The Great Gatsby and The Grapes of Wrath, two of the greatest American novels, both support the current wealth distribution in their own way. In the early 1920’s, the time of Gatsby, it is clear that the wealth distribution is uneven. The rich ones like Daisy, Tom, the people at Gatsby’s party, and of course, Gatsby himself appear to have most of the nation’s money in their pockets. Then there are those who live in the Valley of Ashes, who struggle to make a living and have to endure the unsanitary environment along with the taunting of the riches who pass by every day. Moving into the 1930’s, only about ten years later, the Great Depression reigned the country. The Grapes of Wrath, taking place around the crippling depression and the Dust Bowl, follows the migration of millions of Americans who are chased out of their farms and forced into the West. Again, the riches control most of the nation’s wealth. The great owners think of methods to drive off the smaller farmers, causing them to be “taken by the great owners, the banks” (Steinbeck 284). Thus as time goes on, fewer farms exist.

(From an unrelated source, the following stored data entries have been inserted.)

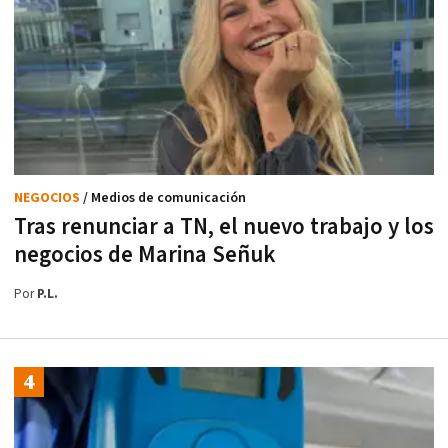
NEGOCIOS
/ Medios de comunicación
Tras renunciar a TN, el nuevo trabajo y los
negocios de Marina Señuk
Por
P.L.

Comparing with the people in the Valley of Ashes in the 1920’s, the poor in the 1930’s are living in much worse conditions. Sometimes they are not even treated as human. Therefore it is safe to say that comparing to the “Okies”, the poor in Gatsby can be described as the middle class section. However, the rich ones are not changing much, only becoming meaner and less moral in their demeanor. They are still ignorant of the nation’s struggle, only thinking of their own well being. In part, it is the riches’ ignorance or in some cases, their reluctance to acknowledge the financial crisis in the country that lead to today’s wealth distribution: where almost half of the nation’s wealth belong to one person. According to the video “Wealth Inequality in America”, the poorest are so far below the poverty line that their wealth does not even register on the wealth distribution graph.

The short video employs logical and emotional appeal to the audience, making them realize the serious financial issue in America today. By using infographics and percentages, the narrator in the video gives a clear image of the wealth distribution. It also makes him appear knowledgeable and reliable. The soft, heavy background music composed mainly of low tones creates a solemn atmosphere. The comparison between reality and ideal images of the nation’s wealth distribution further provokes a feeling of dismay among the audience.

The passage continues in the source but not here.